**Problem requirements**
Filter the data below for the string "close" and copy each matching line.

**********

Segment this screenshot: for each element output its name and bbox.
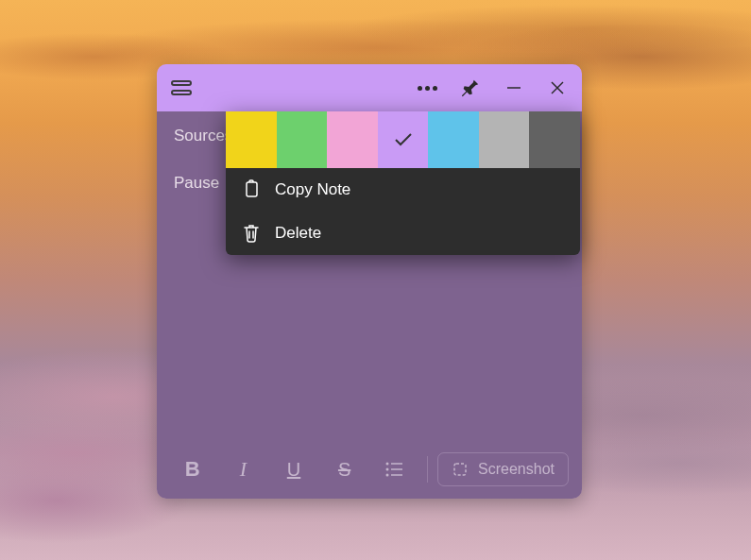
delete-label: Delete — [275, 224, 321, 243]
svg-rect-10 — [247, 182, 257, 196]
trash-icon — [241, 223, 262, 244]
title-bar — [157, 64, 582, 111]
color-swatch-purple[interactable] — [378, 111, 429, 168]
list-icon — [385, 462, 404, 477]
svg-point-7 — [386, 474, 389, 477]
pin-button[interactable] — [457, 75, 484, 101]
context-menu: Copy Note Delete — [226, 111, 580, 255]
delete-menu-item[interactable]: Delete — [226, 212, 580, 255]
svg-rect-9 — [454, 464, 466, 475]
bold-button[interactable]: B — [170, 451, 215, 487]
screenshot-label: Screenshot — [478, 461, 555, 478]
strikethrough-button[interactable]: S — [322, 451, 367, 487]
copy-note-menu-item[interactable]: Copy Note — [226, 168, 580, 212]
screenshot-button[interactable]: Screenshot — [437, 452, 569, 486]
italic-button[interactable]: I — [221, 451, 266, 487]
color-swatch-blue[interactable] — [428, 111, 479, 168]
copy-icon — [241, 179, 262, 200]
svg-point-3 — [386, 463, 389, 466]
color-swatch-dark[interactable] — [529, 111, 580, 168]
minimize-icon — [505, 79, 522, 96]
format-toolbar: B I U S Screenshot — [170, 451, 569, 487]
toolbar-divider — [427, 456, 428, 483]
svg-point-5 — [386, 468, 389, 471]
close-button[interactable] — [544, 75, 571, 101]
screenshot-icon — [452, 461, 469, 478]
copy-note-label: Copy Note — [275, 180, 350, 199]
color-swatch-yellow[interactable] — [226, 111, 277, 168]
color-swatch-green[interactable] — [277, 111, 328, 168]
close-icon — [549, 79, 566, 96]
more-options-button[interactable] — [414, 75, 440, 101]
drag-handle-icon[interactable] — [168, 75, 195, 101]
pin-icon — [460, 77, 481, 98]
underline-button[interactable]: U — [271, 451, 316, 487]
checkmark-icon — [391, 127, 416, 152]
minimize-button[interactable] — [501, 75, 527, 101]
color-swatch-pink[interactable] — [327, 111, 378, 168]
color-picker-row — [226, 111, 580, 168]
bullet-list-button[interactable] — [372, 451, 418, 487]
color-swatch-gray[interactable] — [479, 111, 530, 168]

**********

**Exercise response**
close-button[interactable] — [544, 75, 571, 101]
close-icon — [549, 79, 566, 96]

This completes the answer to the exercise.